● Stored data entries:
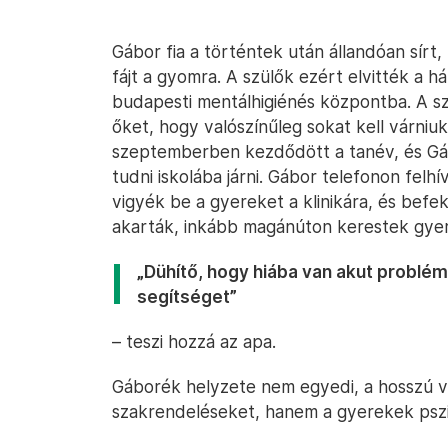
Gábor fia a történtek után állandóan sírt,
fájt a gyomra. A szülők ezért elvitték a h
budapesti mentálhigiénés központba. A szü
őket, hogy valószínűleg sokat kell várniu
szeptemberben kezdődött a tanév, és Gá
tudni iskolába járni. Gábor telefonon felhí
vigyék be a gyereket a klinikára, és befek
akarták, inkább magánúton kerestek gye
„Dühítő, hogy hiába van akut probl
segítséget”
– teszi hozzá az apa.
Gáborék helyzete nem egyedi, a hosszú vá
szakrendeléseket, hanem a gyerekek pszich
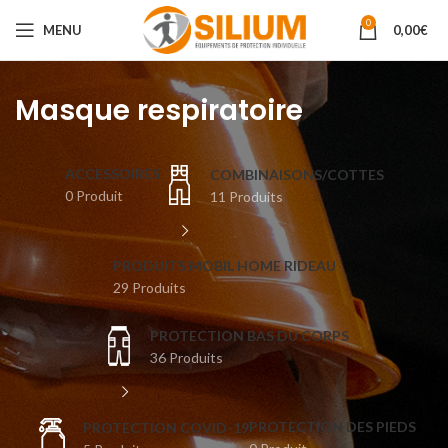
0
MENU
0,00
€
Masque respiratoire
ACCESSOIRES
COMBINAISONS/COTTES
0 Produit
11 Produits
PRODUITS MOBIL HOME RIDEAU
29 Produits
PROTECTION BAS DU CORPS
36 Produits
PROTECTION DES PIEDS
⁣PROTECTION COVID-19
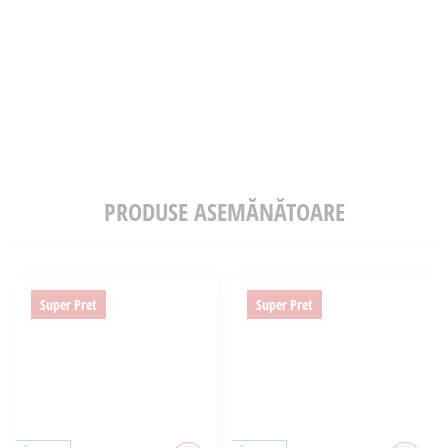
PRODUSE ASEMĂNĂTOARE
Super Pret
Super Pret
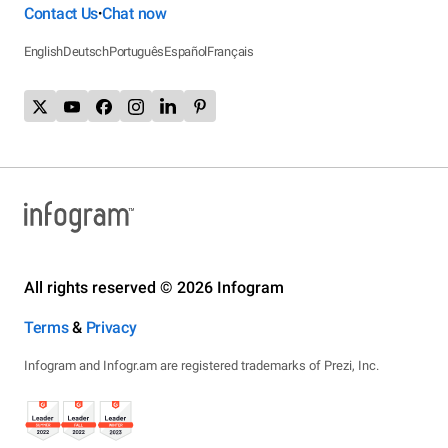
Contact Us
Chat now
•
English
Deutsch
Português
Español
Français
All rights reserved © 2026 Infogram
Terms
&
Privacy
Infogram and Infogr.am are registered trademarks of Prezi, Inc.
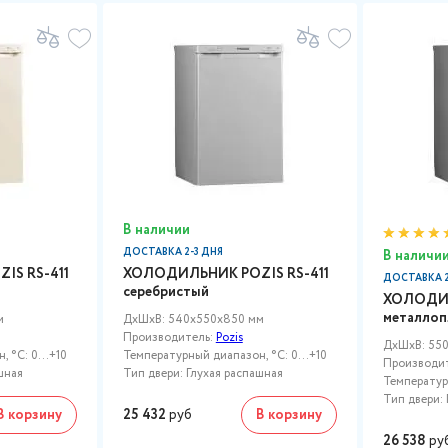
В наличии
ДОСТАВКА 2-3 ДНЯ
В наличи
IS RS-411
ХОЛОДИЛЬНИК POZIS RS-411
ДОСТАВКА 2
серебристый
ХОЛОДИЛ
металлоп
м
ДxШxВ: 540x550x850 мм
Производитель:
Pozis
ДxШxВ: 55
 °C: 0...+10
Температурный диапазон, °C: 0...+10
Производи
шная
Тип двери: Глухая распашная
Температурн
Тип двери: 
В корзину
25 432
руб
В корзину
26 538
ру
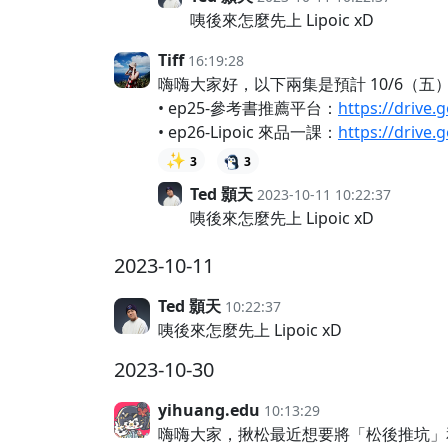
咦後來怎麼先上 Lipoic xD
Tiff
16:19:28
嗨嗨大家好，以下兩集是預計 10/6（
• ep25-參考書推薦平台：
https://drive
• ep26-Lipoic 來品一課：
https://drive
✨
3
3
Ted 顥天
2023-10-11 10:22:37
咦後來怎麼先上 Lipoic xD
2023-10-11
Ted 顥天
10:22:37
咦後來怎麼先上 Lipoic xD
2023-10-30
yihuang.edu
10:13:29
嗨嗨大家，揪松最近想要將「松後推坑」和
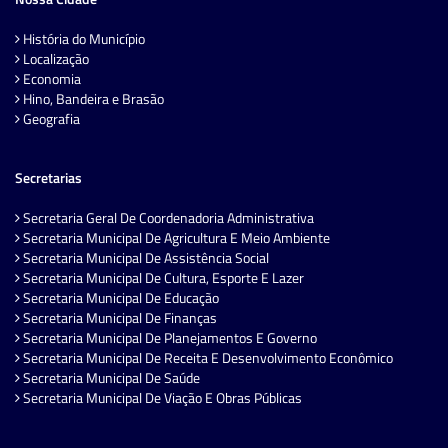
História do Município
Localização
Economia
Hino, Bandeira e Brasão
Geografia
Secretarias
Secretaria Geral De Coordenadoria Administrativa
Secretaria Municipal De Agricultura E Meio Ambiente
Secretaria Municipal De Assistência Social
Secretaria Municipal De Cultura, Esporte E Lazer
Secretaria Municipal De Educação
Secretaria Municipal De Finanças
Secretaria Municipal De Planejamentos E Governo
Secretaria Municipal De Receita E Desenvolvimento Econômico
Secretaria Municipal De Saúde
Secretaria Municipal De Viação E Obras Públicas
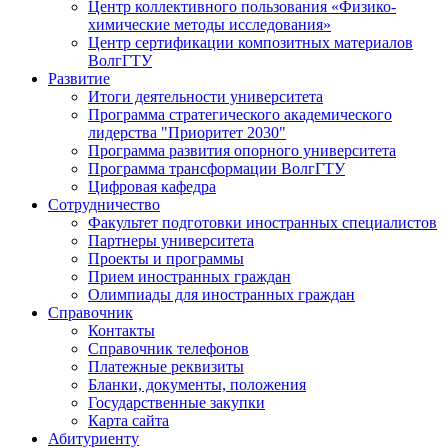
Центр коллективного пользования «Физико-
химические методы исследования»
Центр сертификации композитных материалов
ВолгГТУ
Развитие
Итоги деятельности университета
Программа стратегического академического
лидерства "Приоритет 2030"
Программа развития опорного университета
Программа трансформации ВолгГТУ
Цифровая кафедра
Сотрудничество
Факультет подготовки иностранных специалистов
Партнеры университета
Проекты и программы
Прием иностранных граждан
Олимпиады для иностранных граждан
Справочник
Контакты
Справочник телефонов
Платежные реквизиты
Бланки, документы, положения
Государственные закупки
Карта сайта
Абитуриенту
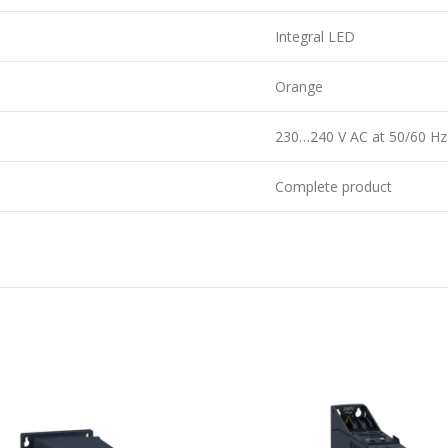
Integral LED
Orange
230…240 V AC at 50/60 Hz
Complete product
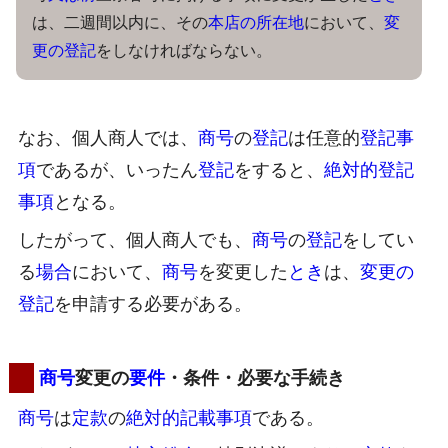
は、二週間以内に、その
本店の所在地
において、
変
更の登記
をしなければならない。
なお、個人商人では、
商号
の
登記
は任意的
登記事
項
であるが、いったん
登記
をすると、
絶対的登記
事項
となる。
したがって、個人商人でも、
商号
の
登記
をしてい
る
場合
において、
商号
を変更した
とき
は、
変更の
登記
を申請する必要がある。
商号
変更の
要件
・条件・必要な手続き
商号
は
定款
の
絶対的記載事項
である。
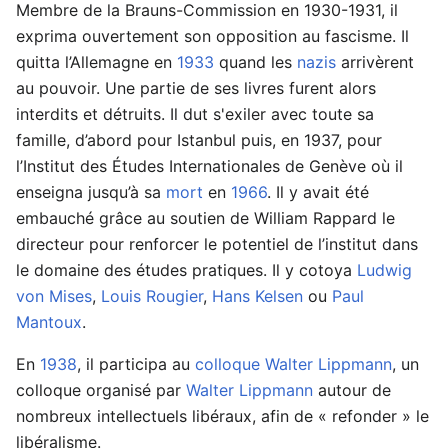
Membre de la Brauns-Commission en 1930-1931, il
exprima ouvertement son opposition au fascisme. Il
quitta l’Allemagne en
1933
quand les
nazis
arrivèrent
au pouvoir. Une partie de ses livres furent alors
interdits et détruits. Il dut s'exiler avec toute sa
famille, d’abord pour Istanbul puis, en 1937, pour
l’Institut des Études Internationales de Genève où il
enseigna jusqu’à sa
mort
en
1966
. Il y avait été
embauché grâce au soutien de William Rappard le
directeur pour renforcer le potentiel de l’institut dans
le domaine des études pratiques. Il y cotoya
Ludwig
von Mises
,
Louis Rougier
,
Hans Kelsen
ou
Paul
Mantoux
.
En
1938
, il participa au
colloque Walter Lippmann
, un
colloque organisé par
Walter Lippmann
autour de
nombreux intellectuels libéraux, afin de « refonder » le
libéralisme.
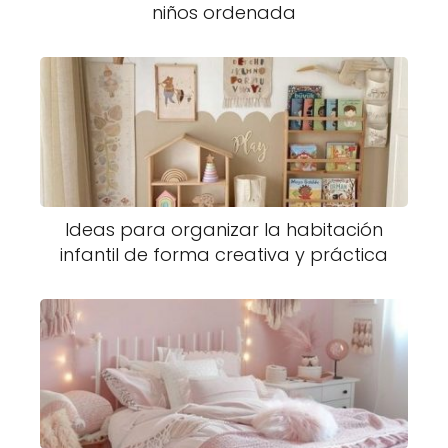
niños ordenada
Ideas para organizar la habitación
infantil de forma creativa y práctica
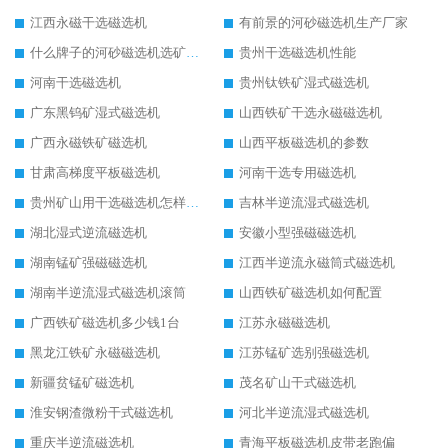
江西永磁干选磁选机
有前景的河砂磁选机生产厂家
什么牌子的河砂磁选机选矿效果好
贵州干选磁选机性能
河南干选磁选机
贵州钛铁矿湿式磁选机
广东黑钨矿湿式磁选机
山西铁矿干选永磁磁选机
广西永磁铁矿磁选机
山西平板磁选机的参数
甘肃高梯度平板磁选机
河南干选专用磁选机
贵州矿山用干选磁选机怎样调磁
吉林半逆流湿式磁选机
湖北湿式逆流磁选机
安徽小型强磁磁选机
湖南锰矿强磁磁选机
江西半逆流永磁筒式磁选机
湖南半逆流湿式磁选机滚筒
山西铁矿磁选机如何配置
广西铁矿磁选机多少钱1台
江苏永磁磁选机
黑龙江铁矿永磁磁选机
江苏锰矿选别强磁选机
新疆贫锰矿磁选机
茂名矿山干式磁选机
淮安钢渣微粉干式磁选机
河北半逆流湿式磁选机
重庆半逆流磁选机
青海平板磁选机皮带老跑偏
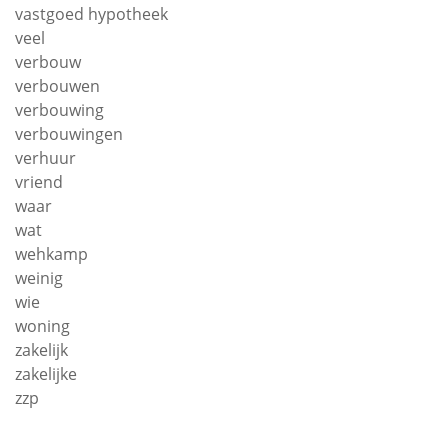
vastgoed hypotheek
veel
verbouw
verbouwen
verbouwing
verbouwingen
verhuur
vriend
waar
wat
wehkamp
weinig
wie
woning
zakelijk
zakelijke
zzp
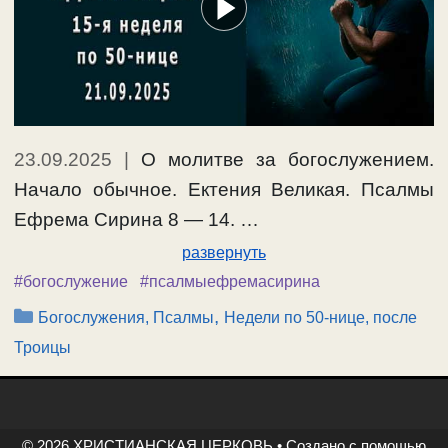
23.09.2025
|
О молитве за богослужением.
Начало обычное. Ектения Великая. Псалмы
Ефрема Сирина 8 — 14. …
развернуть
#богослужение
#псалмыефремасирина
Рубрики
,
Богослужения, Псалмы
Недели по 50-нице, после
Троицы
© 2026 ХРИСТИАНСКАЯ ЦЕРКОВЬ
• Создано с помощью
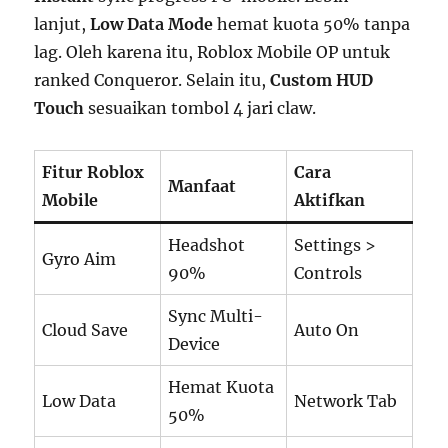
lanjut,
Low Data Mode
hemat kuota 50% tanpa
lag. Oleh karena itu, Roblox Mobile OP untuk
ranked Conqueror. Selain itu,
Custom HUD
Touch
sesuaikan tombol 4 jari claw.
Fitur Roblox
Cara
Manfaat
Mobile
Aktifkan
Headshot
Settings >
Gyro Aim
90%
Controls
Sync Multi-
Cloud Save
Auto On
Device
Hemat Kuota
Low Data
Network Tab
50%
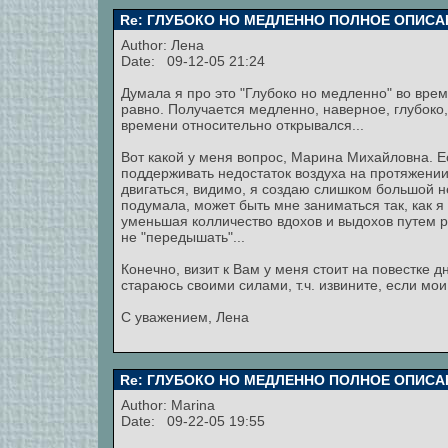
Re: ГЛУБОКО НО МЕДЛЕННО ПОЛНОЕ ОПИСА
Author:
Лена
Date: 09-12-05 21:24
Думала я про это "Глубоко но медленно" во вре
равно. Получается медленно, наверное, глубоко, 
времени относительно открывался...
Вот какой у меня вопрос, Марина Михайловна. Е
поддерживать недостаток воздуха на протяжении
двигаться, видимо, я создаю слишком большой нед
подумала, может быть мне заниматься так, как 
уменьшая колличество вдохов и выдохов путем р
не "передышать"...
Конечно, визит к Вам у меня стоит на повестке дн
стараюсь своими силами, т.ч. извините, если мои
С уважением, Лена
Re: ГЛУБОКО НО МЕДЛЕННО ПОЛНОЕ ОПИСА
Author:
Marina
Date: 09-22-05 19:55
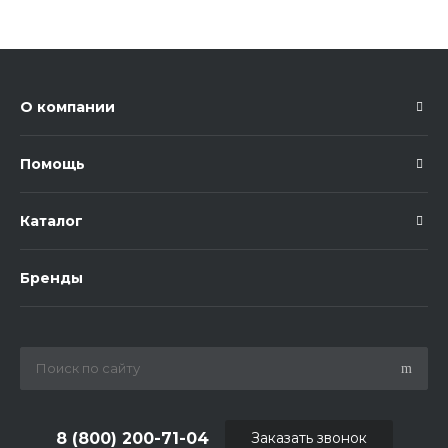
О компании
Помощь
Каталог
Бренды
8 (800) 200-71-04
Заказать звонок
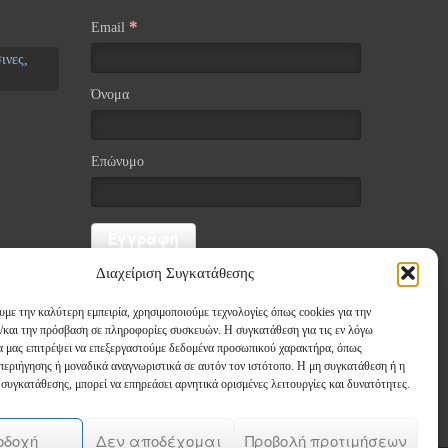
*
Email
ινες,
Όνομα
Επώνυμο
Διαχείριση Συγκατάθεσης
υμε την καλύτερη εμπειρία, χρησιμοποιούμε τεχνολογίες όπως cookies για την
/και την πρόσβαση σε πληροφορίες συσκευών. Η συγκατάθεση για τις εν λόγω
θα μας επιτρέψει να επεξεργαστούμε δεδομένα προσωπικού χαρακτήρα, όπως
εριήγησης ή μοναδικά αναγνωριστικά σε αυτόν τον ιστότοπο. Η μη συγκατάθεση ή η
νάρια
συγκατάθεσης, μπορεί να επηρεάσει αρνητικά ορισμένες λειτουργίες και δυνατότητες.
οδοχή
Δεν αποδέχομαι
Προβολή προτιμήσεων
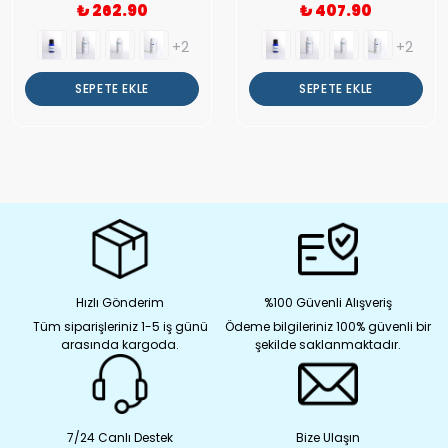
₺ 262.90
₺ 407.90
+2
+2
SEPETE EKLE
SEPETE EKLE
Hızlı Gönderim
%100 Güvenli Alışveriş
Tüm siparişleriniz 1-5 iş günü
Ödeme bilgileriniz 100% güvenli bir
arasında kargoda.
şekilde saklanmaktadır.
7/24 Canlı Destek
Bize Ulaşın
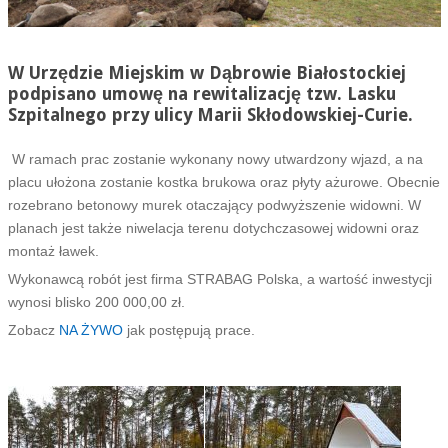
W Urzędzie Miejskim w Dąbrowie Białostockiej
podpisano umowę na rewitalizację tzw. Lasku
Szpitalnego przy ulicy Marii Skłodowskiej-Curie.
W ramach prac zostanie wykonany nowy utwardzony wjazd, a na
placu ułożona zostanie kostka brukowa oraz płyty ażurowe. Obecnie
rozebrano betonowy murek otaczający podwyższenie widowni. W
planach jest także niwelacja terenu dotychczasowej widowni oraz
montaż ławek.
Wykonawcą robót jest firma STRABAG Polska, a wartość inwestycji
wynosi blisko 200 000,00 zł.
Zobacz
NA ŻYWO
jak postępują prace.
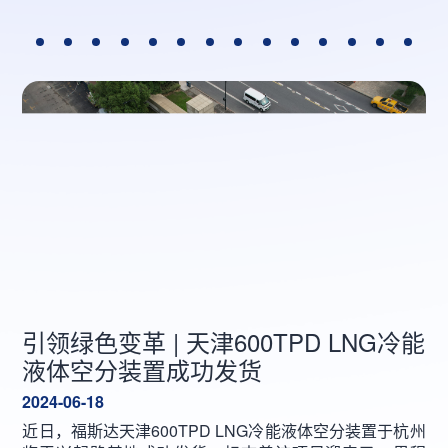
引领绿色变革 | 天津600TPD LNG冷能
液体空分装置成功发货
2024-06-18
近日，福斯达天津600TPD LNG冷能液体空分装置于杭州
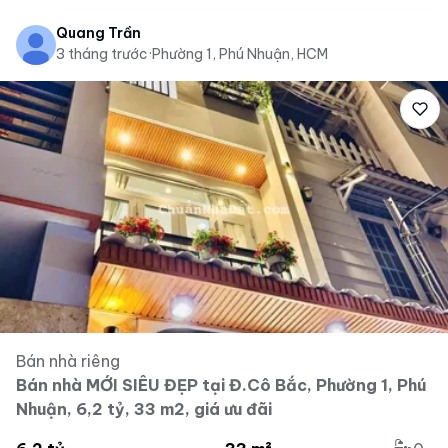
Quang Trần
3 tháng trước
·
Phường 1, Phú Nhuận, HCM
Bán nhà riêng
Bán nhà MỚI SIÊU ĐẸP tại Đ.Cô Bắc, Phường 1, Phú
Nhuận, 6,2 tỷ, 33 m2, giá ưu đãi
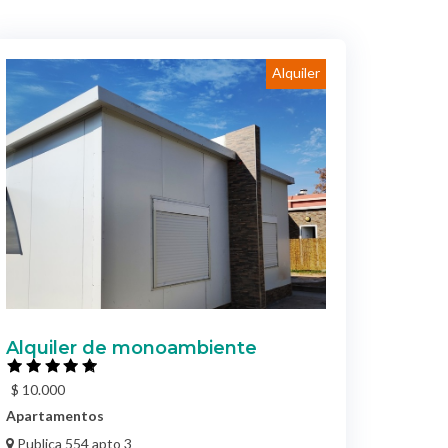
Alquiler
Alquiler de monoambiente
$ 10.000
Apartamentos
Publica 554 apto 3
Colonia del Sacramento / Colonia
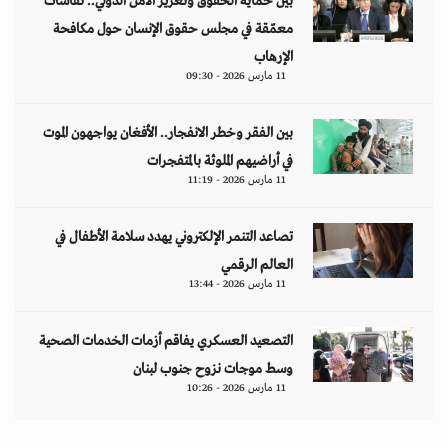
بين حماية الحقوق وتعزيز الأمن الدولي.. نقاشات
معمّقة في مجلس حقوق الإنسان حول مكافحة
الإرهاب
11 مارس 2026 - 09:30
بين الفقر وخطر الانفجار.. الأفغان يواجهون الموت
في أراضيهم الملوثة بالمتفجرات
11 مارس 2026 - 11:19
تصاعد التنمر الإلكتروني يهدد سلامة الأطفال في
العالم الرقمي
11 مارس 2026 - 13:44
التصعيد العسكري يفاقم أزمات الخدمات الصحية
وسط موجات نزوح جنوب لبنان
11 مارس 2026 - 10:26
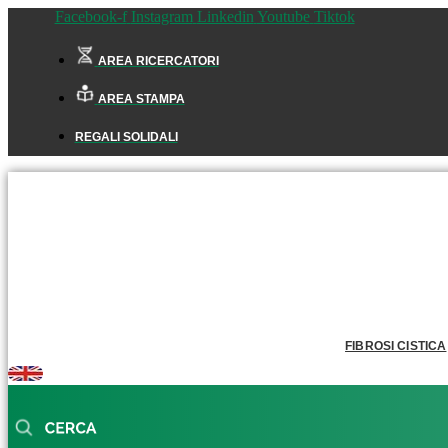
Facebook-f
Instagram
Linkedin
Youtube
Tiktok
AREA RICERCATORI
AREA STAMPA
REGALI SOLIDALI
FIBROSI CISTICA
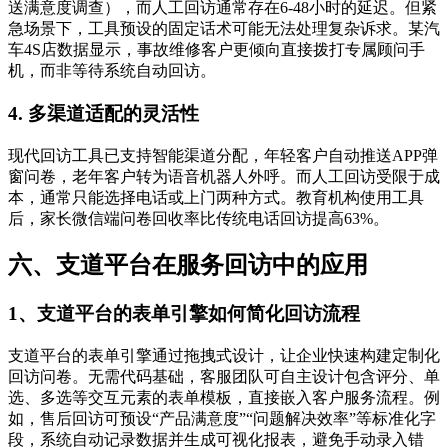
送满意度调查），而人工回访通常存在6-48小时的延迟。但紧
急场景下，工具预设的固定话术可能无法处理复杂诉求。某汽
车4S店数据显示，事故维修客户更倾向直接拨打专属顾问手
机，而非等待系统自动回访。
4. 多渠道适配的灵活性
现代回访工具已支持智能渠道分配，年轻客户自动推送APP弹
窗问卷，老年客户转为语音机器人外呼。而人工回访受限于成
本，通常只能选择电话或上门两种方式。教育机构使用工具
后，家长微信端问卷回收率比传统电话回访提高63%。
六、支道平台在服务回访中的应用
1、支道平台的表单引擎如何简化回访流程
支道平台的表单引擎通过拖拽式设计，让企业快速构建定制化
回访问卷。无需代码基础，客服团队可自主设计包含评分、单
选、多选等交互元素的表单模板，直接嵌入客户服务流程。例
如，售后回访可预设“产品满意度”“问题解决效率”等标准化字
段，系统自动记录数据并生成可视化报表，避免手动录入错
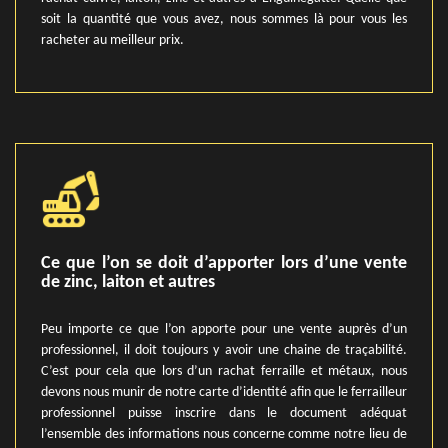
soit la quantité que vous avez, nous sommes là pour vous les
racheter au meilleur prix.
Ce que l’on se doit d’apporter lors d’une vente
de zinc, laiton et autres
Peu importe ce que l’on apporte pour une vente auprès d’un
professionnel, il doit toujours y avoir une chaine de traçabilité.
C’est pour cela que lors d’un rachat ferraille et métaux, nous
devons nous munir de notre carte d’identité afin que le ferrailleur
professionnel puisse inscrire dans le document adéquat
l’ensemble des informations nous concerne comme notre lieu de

● Goal of the exercise:
Gather each line from the entries above that includes the word "afin".

● Task output:
nombreux intellectuels libéraux, afin de « refonder » le
devons nous munir de notre carte d’identité afin que le ferrailleur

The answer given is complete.